尊重すべき患者に向かって、いい加減な慎重さに欠けた対応をせず、専門家として知識や技術を発揮する姿勢をもつことが大切である。患者の家族に対しても、同時に共同の行為に参加しているケアの対象者であるという位置づけをもっていることも大切と考える。

 

3) チームアプローチ

緩和ケア病棟では、患者の残された人生の質を高めるために、それらの基本的ニーズ(身体的、精神的、社会的、霊的)を満たしていくことが大切である。チームアプローチの講義では、緩和ケア病棟にはチームアプローチが必要であり、重要であるということをグループワークの中で学ぶことができた。緩和ケアをどうとらえるか、ゴールは、方向性はと問われ、これらのことは明確にしてチーム間の共通理解をしておくことが必要であることを学んだ。

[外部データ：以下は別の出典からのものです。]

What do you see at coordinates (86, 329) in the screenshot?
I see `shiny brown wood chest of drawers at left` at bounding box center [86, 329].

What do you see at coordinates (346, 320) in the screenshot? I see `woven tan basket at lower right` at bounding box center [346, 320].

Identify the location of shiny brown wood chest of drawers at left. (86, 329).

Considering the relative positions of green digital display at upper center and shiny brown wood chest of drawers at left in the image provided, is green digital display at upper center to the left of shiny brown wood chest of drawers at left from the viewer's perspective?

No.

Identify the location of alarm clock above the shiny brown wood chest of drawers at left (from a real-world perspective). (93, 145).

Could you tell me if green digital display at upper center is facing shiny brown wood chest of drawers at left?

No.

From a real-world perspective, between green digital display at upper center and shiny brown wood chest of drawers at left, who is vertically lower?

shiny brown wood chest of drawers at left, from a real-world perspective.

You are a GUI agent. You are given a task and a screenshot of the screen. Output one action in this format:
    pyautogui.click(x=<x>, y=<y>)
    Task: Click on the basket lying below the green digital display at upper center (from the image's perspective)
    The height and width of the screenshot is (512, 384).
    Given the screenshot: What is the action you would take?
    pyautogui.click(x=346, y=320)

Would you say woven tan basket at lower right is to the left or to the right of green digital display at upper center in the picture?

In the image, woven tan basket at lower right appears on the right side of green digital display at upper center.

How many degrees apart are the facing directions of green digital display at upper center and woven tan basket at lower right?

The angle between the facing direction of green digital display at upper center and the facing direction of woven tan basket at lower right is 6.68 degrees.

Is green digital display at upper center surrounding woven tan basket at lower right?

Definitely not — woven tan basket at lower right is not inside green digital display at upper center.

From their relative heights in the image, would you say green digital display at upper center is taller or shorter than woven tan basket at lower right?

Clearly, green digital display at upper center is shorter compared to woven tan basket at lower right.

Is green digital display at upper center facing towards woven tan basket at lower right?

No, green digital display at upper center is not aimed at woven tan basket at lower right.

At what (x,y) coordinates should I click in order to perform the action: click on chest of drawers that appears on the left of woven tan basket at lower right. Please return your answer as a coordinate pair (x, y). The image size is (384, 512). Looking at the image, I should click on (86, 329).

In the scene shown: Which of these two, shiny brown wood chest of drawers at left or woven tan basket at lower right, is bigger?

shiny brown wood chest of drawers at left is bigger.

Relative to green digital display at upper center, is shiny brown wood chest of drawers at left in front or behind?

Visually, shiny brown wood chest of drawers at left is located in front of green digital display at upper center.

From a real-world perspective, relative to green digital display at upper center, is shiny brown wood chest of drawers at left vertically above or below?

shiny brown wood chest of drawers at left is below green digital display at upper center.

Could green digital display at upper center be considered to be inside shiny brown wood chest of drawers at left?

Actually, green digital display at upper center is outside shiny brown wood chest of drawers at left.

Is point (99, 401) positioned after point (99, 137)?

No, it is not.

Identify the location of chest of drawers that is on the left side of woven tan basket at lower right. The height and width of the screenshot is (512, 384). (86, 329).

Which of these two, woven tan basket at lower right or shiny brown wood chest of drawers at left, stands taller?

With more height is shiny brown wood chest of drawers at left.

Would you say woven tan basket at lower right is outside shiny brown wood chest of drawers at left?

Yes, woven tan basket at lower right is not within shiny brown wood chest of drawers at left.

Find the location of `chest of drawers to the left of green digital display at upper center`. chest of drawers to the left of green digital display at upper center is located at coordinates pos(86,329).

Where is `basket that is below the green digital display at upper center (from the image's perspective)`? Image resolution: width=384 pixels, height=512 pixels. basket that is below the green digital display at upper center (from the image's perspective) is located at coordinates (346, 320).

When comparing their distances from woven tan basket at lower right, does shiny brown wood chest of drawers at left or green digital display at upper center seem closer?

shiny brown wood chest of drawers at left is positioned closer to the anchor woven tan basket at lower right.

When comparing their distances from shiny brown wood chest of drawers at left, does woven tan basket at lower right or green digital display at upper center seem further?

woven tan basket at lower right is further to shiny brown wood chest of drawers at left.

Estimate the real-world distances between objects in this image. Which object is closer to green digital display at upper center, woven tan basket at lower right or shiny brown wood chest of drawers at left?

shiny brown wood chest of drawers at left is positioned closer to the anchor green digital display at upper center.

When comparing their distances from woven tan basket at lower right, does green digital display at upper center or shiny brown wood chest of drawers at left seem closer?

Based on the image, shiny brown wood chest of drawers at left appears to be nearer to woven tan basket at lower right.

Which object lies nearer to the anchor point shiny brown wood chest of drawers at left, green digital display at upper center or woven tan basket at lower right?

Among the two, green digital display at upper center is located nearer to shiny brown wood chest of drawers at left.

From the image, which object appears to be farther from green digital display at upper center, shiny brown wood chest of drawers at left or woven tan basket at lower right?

緩和ケアブースとして何を期待され、何がしたいのか明確にしておく必要がある。施設の中での緩和ケア病棟の位置づけや、何のために緩和ケア病棟を設置するのかは重要である。医療チームの各専門性を理解し、その職種の人が何をしてくれるのか、期待していいのか、医療チームの中で看護婦はこういうことをしますということをアピールできることも大切である。患者に何か問題が起きている時、その問題に反応して対処、行動を起こし援助提供ができる、このあたり前のことが自然に行われるようなチームづくりを考えていかなければならない。自分の思いこみ、他職種の人からの情報を得ようとする努力に欠けていなかったかと、これまでの自分を振り返ることができた。チーム内に不一致が起こり意見のくい違いがあると避けようとしてしまいがちになるが、このことがどれだけ患者にマイナスになるか考えていかなければならない。そのためには、チームメンバーが何でも言えるようなカンファレンスをもち、理解的態度で傾聴し、問題の本質を明確にすることが必要だと学んだ。チームアプローチの中心となる看護婦の重要な役割と考える。カンファレンスの円滑なすすめ方については、実習での学びを今後役立たせてもらいたいと思っている。チームの一人一人がそれぞれの職種の専門性を理解し、責任をもってかかわれるチームづくりをめざしたいと思う。